- Archdiocese: Tuam
- Installed: 1609
- Term ended: 1628
- Predecessor: Nehemiah Donnellan
- Successor: Randolph Barlow

Orders
- Consecration: August 1609

Personal details
- Born: Kilkenny
- Died: 11 July 1628 Tuam
- Buried: St Mary's Cathedral, Tuam
- Denomination: Church of Ireland
- Alma mater: Trinity College, Dublin

= William Daniel (bishop) =

Irish clergyman

William Daniel (Uilliam Ó Domhnaill, or Ó Domhnuill) D.D. was an Irish clergyman who served as the Church of Ireland Archbishop of Tuam from 1609 until his death in 1628.

Born in Kilkenny, he was one of the first appointed Scholars of Trinity College Dublin, and afterwards one of the college's first elected Fellows. While at Trinity College, he took up the work of translating The New Testament (Tiomna Nuadh) into Irish. This work was commenced by Nicholas Walsh (Bishop of Ossory), John Kearney (Treasurer of St Patrick's, Dublin), and Nehemiah Donnellan (Archbishop of Tuam), and was printed in 1602. William Daniel also translated an Irish version of the Book of Common Prayer, which was published in 1608.

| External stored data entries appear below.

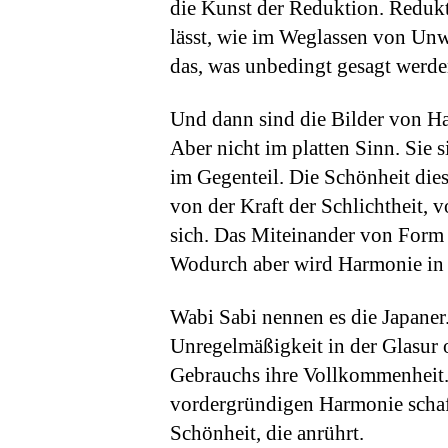
die Kunst der Reduktion. Redukt
lässt, wie im Weglassen von Un
das, was unbedingt gesagt werde
Und dann sind die Bilder von H
Aber nicht im platten Sinn. Sie s
im Gegenteil. Die Schönheit diese
von der Kraft der Schlichtheit, 
sich. Das Miteinander von Form 
Wodurch aber wird Harmonie in 
Wabi Sabi nennen es die Japaner. 
Unregelmäßigkeit in der Glasur 
Gebrauchs ihre Vollkommenheit. 
vordergründigen Harmonie schaf
Schönheit, die anrührt.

He was appointed Prebendary of Stagonil in St Patrick's Cathedral, Dublin in 1591, and Treasurer of the cathedral in 1609. He was nominated Archbishop of Tuam on 28 June and consecrated in August 1609. After he became archbishop, he continued to hold the treasurership in commendam. The Archbishop died at Tuam on 11 July 1628, and was buried in the same tomb with his predecessor Nehemiah Donnellan in St Mary's Cathedral, Tuam.